(exceptionally mild spoilers for Jurassic World Dominion, a movie I myself have not seen, follow)
In the latest Jurassic World movie, genetically-modified dinosaurs – having escaped the island – are sold at a black market bazaar to depraved billionaires who want to gamble on them, eat them, or use them as weapons. The bazaar is coded as being Middle Eastern – it’s even graded with the “yellow filter” that Hollywood often uses to make non-Western countries seem dirtier and more threatening – but, technically, it’s not. It is, according to the script, in Malta.
Malta is an interesting country – a small Mediterranean island between Libya and Italy, speaking a language that is closely related to Arabic but with a vocabulary borrowing heavily from Italian/Sicilian (Maltese is the only semitic language written in the Latin alphabet) – but what Hollywood cares about here is that it has some of the aesthetic trappings of the Arab world while being European and majority white, meaning that if anyone says “Wasn’t that bazaar scene a bit racist?” they can say “Uh, nuh uh, this just a white European bazaar”.
But this got me thinking: if you wanted to smuggle dinosaurs into Europe (meaning in this case, primarily the EU, plus the UK and Switzerland), how would you do it?
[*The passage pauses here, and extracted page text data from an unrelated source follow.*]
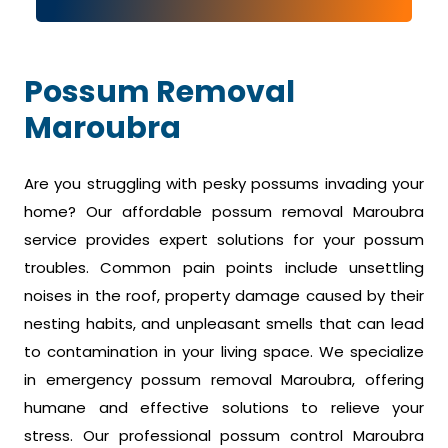
Possum Removal
Maroubra
Are you struggling with pesky possums invading your
home? Our affordable possum removal Maroubra
service provides expert solutions for your possum
troubles. Common pain points include unsettling
noises in the roof, property damage caused by their
nesting habits, and unpleasant smells that can lead
to contamination in your living space. We specialize
in emergency possum removal Maroubra, offering
humane and effective solutions to relieve your
stress. Our professional possum control Maroubra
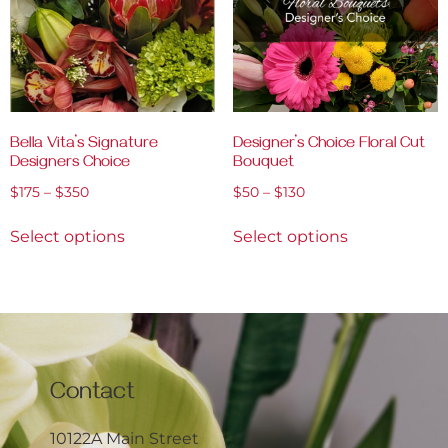
Bella Vita’s Signature
Designer’s Choice Floral Cut
Designers Choice
Bouquet
$
175
–
$
350
$
50
–
$
130
Select options
Select options
Contact
10122A Main Street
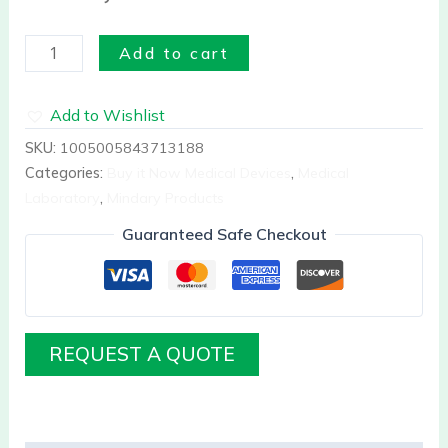
Add to cart
Add to Wishlist
SKU:
1005005843713188
Categories:
Buy it Now Medical Devices
,
Medical
Laboratory
,
Mindary Products
Guaranteed Safe Checkout
REQUEST A QUOTE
What would be the best place to set up your military-grade dino dealing fair? Here is every microstate, dependency and special territory (outlying bits of EU countries where customs and some other bits of EU law don’t apply), ranked by how good a place it would be for a Jurassic black market.
Properties they are scored by include:
- Geography: Is it isolated enough to keep dinosaurs hidden and stop them escaping? Islands a big plus.
- Climate: Is it warm enough for dinosaurs, which are generally shown to prefer tropical environments?
- Politics: Could the government turn a blind eye to a dinosaur market?
- Transport: Does it have the infrastructure to import large dinosaurs discreetly? Large ships would be best for this, then in descending order air, river, road, rail (how do you keep dinosaurs hidden and fed in a shunting yard, eh?)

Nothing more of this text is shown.